● Wealth management would be hybrid in the future: Integrating digital and physical aspects: The basis of the wealth management sector has always been and will remain human relationships and partnerships.
● Alternative asset classes have emerged: In addition to passive investing, investing in unlisted businesses, private equity, investing in antiques and collectibles, and, most recently, non-fungible tokens (NFTs) and carbon credits, millennials are increasingly choosing non-traditional investment possibilities.
● Increasing regulatory vigilance: Regulatory bodies are paying greater attention to advisory companies’ fee structures, data security and privacy standards, adoption of AI/ML, use of cryptocurrencies, and ESG (environmental, social, and governance) funds.
● Financialization of savings is accelerating: Traditionally, physical assets like gold and real estate accounted for most of the wealth. However, investors are now favouring financial savings over tangible ones. They are more conscious that an excessive concentration of wealth in non-financial assets might produce unfavourable returns in the face of rising inflation.

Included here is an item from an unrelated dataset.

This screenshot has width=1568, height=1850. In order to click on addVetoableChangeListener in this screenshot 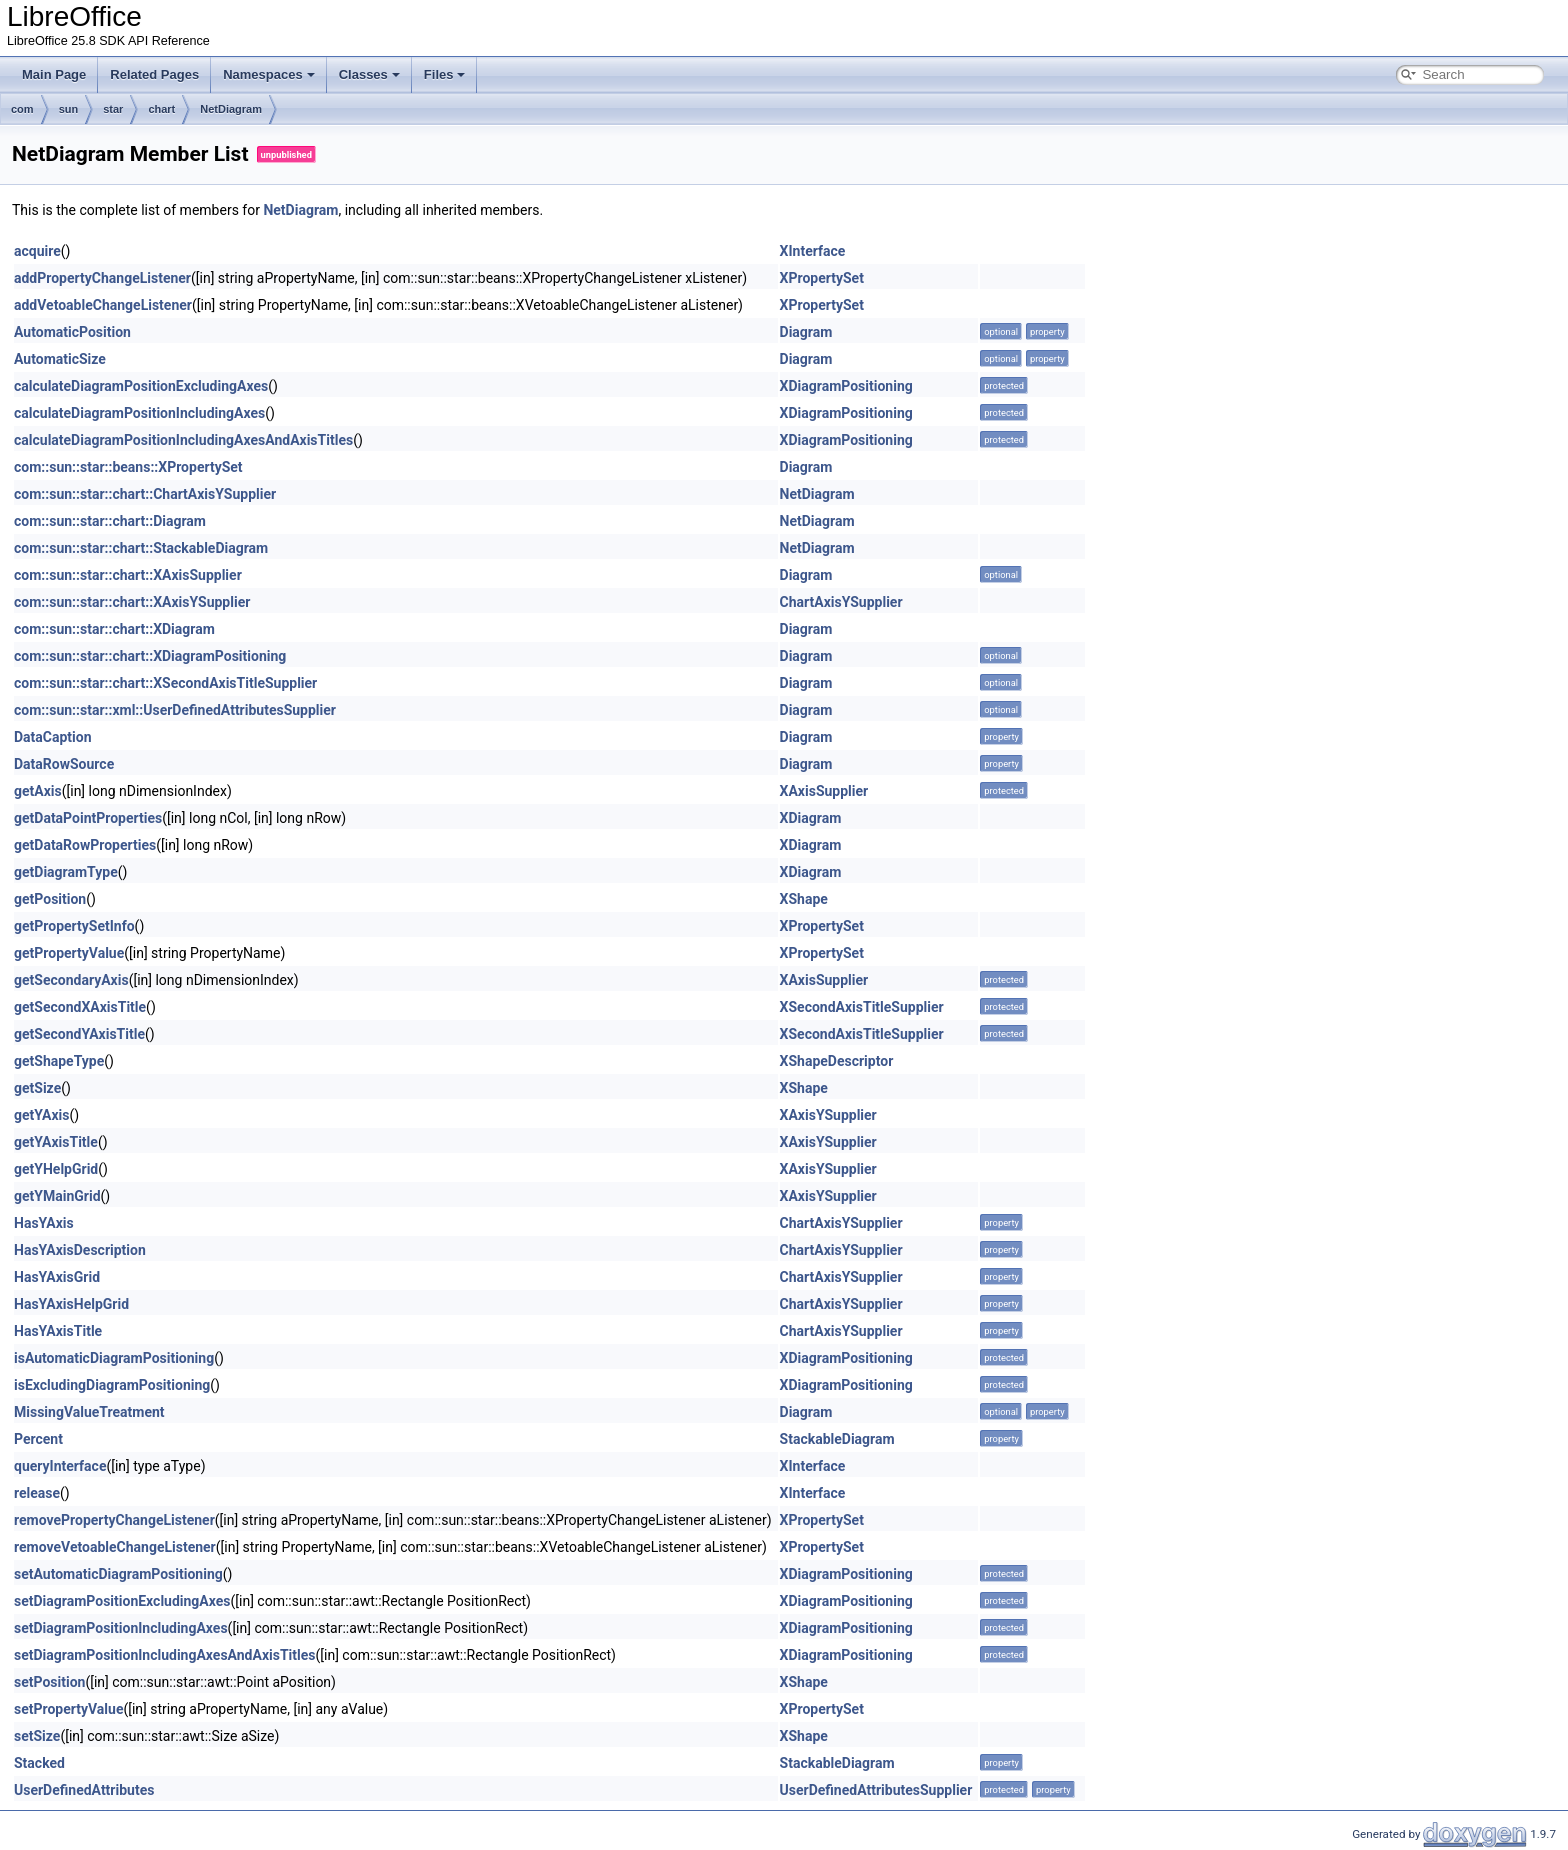 , I will do `click(103, 305)`.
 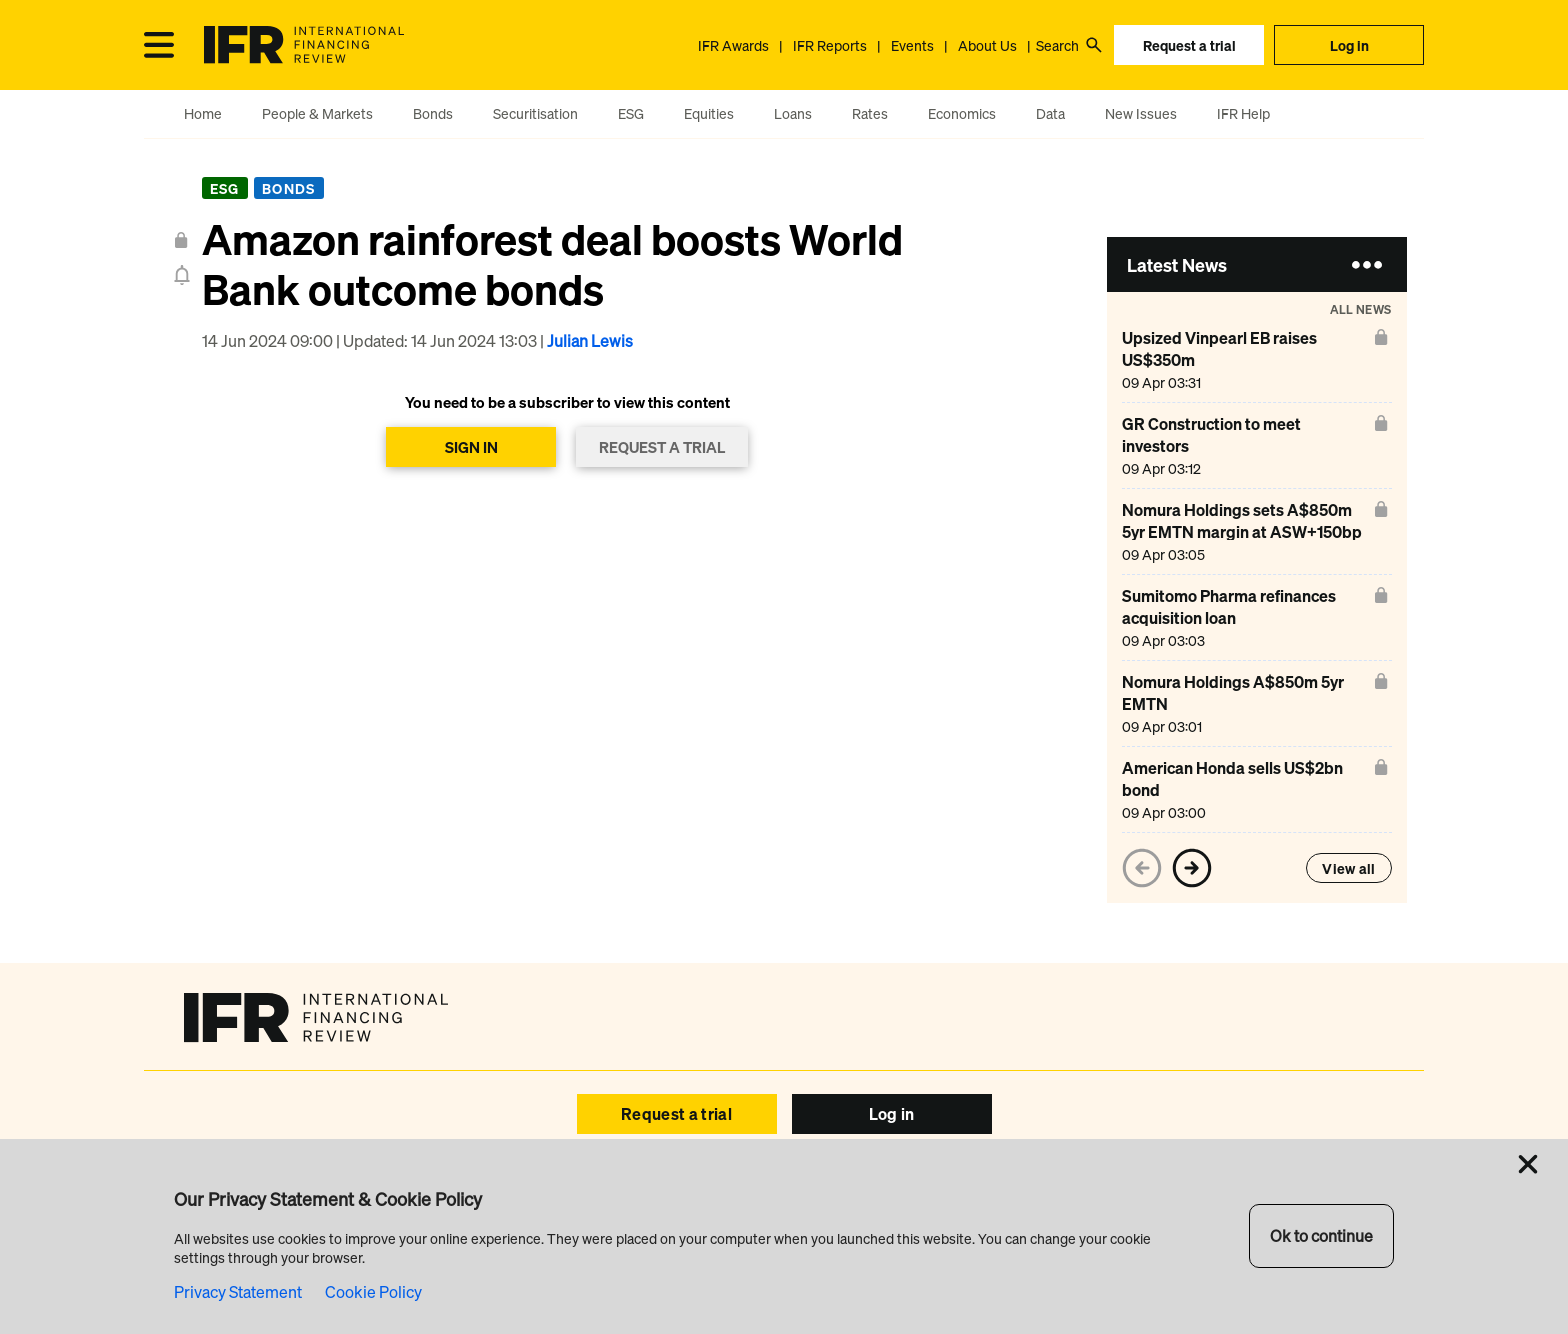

● Financial planning is becoming more comprehensive: The new generation of investors integrates financial goals with moral and personal objectives. They seek more all-encompassing investment options that incorporate social welfare, impact investing, estate planning, and retirement planning.
● The current trend calls for hyper-personalization: A one-size-fits-all strategy is no longer effective with investors. Every client touchpoint, investment goods, marketing communications, or call center operations, needs to be personalized to increase customer loyalty and trust. They prefer meticulously chosen, precisely tailored, and contextually relevant offerings.